La conversion a nécessité le redéveloppement quasi-total de la 500e : de nouveaux sous-châssis ont été placés à l’avant et à l’arrière pour accueillir un moteur à essence et une boîte de vitesses manuelle à six rapports, et un réservoir de carburant a été substitué à la batterie de traction de l’EV.
Même en retirant le petit moteur de la 500e, l’espace sous le capot était très limité. Le moteur à essence Puretech de 1,2 litre déployé dans une série de modèles Stellantis, y compris la grande Fiat Grande Panda, n’aurait tout simplement pas pu s’adapter. Le développement d’un moteur sur mesure aurait été trop coûteux.
Il ne restait donc plus que le trois cylindres atmosphérique de 1,0 litre utilisé par la précédente 500 Hybrid et mis à jour pour la Panda du marché italien en 2024 comme seule option. Ce moteur comprend un système hybride démarreur-générateur de 12 V et développe une puissance totale de 64 ch et 68 lb-pi.
À l’intérieur, le tableau de bord a été revu pour accueillir un levier de vitesse, monté en hauteur comme sur la 500 précédente.
Pour le reste, la 500 Hybrid est presque identique à l’EV, avec une calandre à moustaches pour assurer un refroidissement suffisant du moteur et de ses accessoires.
La gamme Fiat 500 Hybrid en un coup d’œil
Il n’y a qu’une seule combinaison de moteur et de boîte de vitesses disponible – pas d’option automatique, car cela aurait été trop coûteux pour Fiat – ce qui vous laisse le choix entre trois versions.
La version d’entrée de gamme Icon propose des jantes en alliage de 16 pouces, des phares à LED, un intérieur en tissu noir et des capteurs de stationnement arrière.
Pour une durée limitée, vous pourrez également opter pour la finition Torino, nommée d’après la ville d’origine de Fiat. Cette s’ajoute à l’Icon avec un badge spécial et une sellerie en tissu ou en vinyle.
En passant à la version haut de gamme La Prima, les jantes passent à 17 pouces, la sellerie est en similicuir avec de jolies surpiqûres « cannelloni », les sièges et le pare-brise sont chauffants et une caméra de recul est ajoutée.

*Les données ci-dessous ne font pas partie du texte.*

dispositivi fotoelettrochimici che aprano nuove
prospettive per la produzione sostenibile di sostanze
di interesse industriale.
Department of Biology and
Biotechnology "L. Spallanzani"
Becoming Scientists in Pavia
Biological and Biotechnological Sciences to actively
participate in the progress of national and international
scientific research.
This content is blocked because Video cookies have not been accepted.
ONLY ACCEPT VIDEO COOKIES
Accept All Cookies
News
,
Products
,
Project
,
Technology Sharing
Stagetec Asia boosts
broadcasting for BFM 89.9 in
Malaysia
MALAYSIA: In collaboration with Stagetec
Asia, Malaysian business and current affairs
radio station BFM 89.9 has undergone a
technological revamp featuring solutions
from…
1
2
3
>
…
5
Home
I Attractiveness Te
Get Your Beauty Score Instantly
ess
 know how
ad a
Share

L’intérieur est mitigé. La topologie et le design repris de la 500e fonctionnent bien, et l’impression de solidité est bien supérieure à celle de l’ancienne 500.

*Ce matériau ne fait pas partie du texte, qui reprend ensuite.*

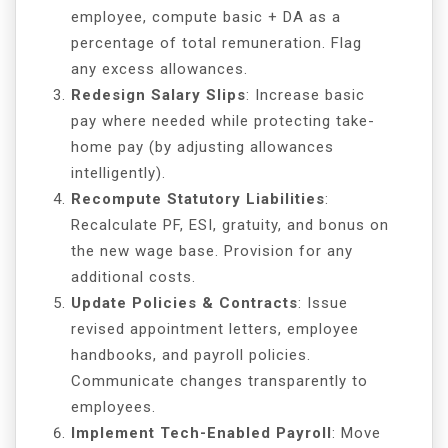
employee, compute basic + DA as a
percentage of total remuneration. Flag
any excess allowances.
Redesign Salary Slips
: Increase basic
pay where needed while protecting take-
home pay (by adjusting allowances
intelligently).
Recompute Statutory Liabilities
:
Recalculate PF, ESI, gratuity, and bonus on
the new wage base. Provision for any
additional costs.
Update Policies & Contracts
: Issue
revised appointment letters, employee
handbooks, and payroll policies.
Communicate changes transparently to
employees.
Implement Tech-Enabled Payroll
: Move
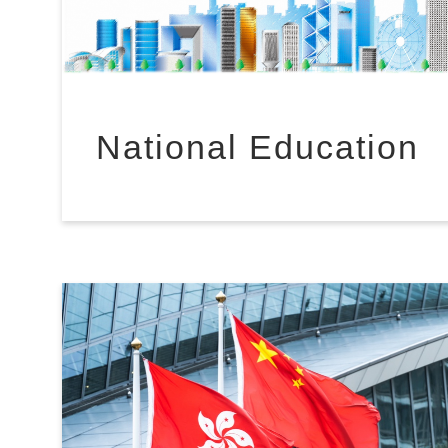
National Education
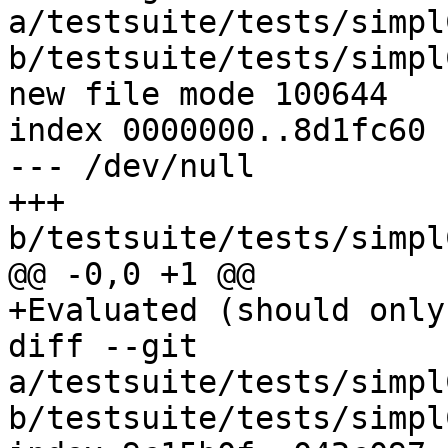
a/testsuite/tests/simpl
b/testsuite/tests/simpl
new file mode 100644

index 0000000..8d1fc60

--- /dev/null

+++ 
b/testsuite/tests/simpl
@@ -0,0 +1 @@

+Evaluated (should only
diff --git 
a/testsuite/tests/simpl
b/testsuite/tests/simpl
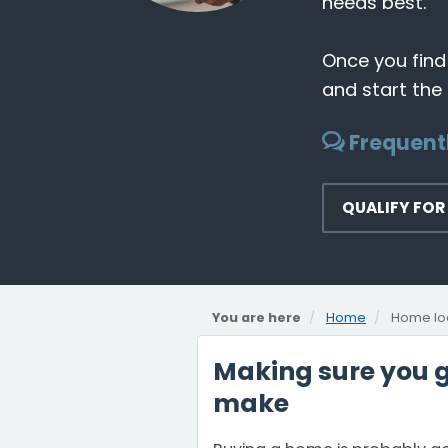
needs best.
Once you find
and start the
Frequent
QUALIFY FOR
You are here
Home
Home lo
Making sure you ge
make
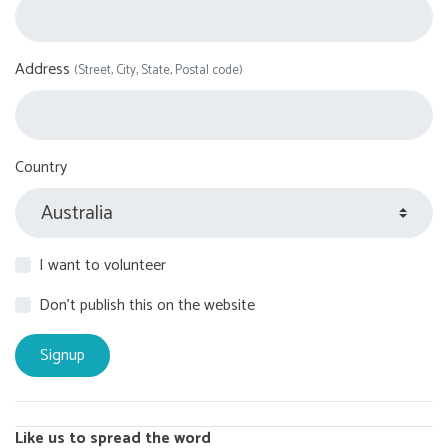
Address
(Street, City, State, Postal code)
Country
I want to volunteer
Don't publish this on the website
Like us to spread the word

L’écran tactile d’infodivertissement de 10,25 pouces semble légèrement dépassé par la densité des icônes, mais une fois que l’on a compris la disposition, il est très réactif. Le système de miroir sans fil pour smartphone Android Auto et Apple CarPlay est de série.
L’instrumentation numérique comporte un tachymètre et un tachymètre de grande taille, bien que j’aie dû placer le volant en hauteur pour ne pas en bloquer la vue.
En effet, la position de conduite peut poser des problèmes.
Il y a beaucoup de place pour la pédale d’embrayage dans une voiture à conduite à gauche, mais l’espace pour les pieds du conducteur de la 500e à conduite à droite est particulièrement étroit, et il reste à voir comment il pourra accueillir trois pédales.
Notre voiture d’essai n’avait pas non plus de réglage en hauteur pour le siège, ce qui a rendu l’expérience inconfortable après plus d’une demi-heure.
La visibilité n’est pas excellente. L’écran arrière est étroit et l’épaisseur du montant C signifie qu’il y a un énorme angle mort au-dessus de votre épaule. Heureusement, Fiat a installé d’énormes rétroviseurs latéraux, qui atténuent quelque peu ce problème.
Comme il s’agit d’une minuscule citadine, il n’y a pas beaucoup de place pour les passagers arrière. Il s’agit d’une voiture à quatre places, ce qui libère un peu d’espace en largeur pour les passagers arrière, mais leurs jambes se sentiront à l’étroit après plus d’un court trajet.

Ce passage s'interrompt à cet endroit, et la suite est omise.